# Build Dataset Structure
Copies all images from different dataset folders in a dataset structure with _test_, _train_ and _validation_ subfolders according to a given ratio (80/10/10 by default). See example below.  

Images naming convention:  ```{shape}_{dataset}_{set}_{id}.{extension}```

In [None]:
# Source Datasets -------------------------------------------------------------
'''
[d1]
    [rock]
        name1.ext, name2.ext, ...
    [paper]
        name1.ext, name2.ext, ...
    [scissors]
        name1.ext, name2.ext, ...

[d2]
    [rock]
        name1.ext, name2.ext, ...
    [paper]
        name1.ext, name2.ext, ...
    [scissors]
        name1.ext, name2.ext, ...
'''

# Target Structure ------------------------------------------------------------
'''

[train]
    [rock]
        rock_d1_train_1.ext, rock_d2_train_2.ext, ...
    [paper]
        paper_d2_train_1.ext, paper_d1_train_2.ext, ...
    [scissors]
        scissors_d1_train_1.ext, scissors_d2_train_2.ext, ...

[test]
    [rock]
        rock_d1_test_1.ext, rock_d1_test_2.ext, ...
    [paper]
        paper_d2_test_1.ext, paper_d2_test_2.ext, ...
    [scissors]
        scissors_d1_test_1.ext, scissors_d2_test_2.ext, ...

[validation]
    [rock]
        rock_d2_validation_1.ext, rock_d1_validation_2.ext, ...
    [paper]
        paper_d2_validation_1.ext, paper_d2_validation_2.ext, ...
    [scissors]
        scissors_d1_validation_1.ext, scissors_d1_validation_2.ext, ...
'''

In [None]:
import os
import shutil
import random

root_path = 'dataset'
dataset_paths = []  # dataset folders to use, all if empty
split_ratio = [0.8, 0.1, 0.1]  # train / test / validation ratios
classes = ['rock', 'paper', 'scissors']
steps = ['train', 'test', 'validation']
img_ext = ['jpg', 'jpeg', 'png']

# define ids to be used in the new dataset img names, to avoid overwriting
train_id = 0
test_id = 0
validation_id = 0
train_img_count = 0
test_img_count = 0
validation_img_count = 0

try:
    # list all directories in root_path if dataset_paths is empty
    if len(dataset_paths) == 0:
        dataset_paths = [d for d in os.listdir(root_path) if os.path.isdir(os.path.join(root_path, d))]

    print(f'Loading {len(dataset_paths)} datasets: ', dataset_paths)

    # build structure
    for s in steps:
        for c in classes:
            os.makedirs(os.path.join(root_path, s, c))

    # copy files
    for d in dataset_paths:

        for c in classes:

            # list imaged in directory
            source_dir = os.path.join(root_path, d, c)
            img_list = [img for img in os.listdir(source_dir) if img.split('.')[-1].lower() in img_ext]
            img_len = len(img_list)

            # create 3 random lists of images for train, test and validation based on split ration
            train_img_len = int(img_len * split_ratio[0])
            train_img_list = random.sample(img_list, train_img_len)
            test_img_len = int(img_len * split_ratio[1])
            test_img_list = random.sample([_ for _ in img_list if _ not in train_img_list], test_img_len)
            validation_img_list = [_ for _ in img_list if _ not in train_img_list and _ not in test_img_list]

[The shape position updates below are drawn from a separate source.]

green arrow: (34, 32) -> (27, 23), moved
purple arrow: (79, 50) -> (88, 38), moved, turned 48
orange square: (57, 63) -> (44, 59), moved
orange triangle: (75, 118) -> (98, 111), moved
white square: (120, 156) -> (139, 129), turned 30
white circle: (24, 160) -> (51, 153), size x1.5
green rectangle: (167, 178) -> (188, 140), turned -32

            # copy train images
            train_target_dir = os.path.join(root_path, 'train', c)
            for img in train_img_list:
                source_filepath = os.path.join(source_dir, img)
                ext = img.split('.')[-1]
                target_filepath = os.path.join(train_target_dir, f'{c}_{d}_train_{train_id}.{ext}')
                shutil.copy(source_filepath, target_filepath)
                to_print = f'{source_filepath} -> {target_filepath}'
                print(f'{to_print:<200}', end='\r', flush=True)
                train_id += 1
                train_img_count += 1

            # copy test images
            test_target_dir = os.path.join(root_path, 'test', c)
            for img in test_img_list:
                source_filepath = os.path.join(source_dir, img)
                ext = img.split('.')[-1]
                target_filepath = os.path.join(test_target_dir, f'{c}_{d}_test_{test_id}.{ext}')
                shutil.copy(source_filepath, target_filepath)
                to_print = f'{source_filepath} -> {target_filepath}'
                print(f'{to_print:<200}', end='\r', flush=True)
                test_id += 1
                test_img_count += 1

            # copy validation images
            validation_target_dir = os.path.join(root_path, 'validation', c)
            for img in validation_img_list:
                source_filepath = os.path.join(source_dir, img)
                ext = img.split('.')[-1]
                target_filepath = os.path.join(validation_target_dir, f'{c}_{d}_validation_{validation_id}.{ext}')
                shutil.copy(source_filepath, target_filepath)
                to_print = f'{source_filepath} -> {target_filepath}'
                print(f'{to_print:<200}', end='\r', flush=True)
                validation_id += 1
                validation_img_count += 1

except Exception as e:
    print('\nError creating dataset structure: ', e)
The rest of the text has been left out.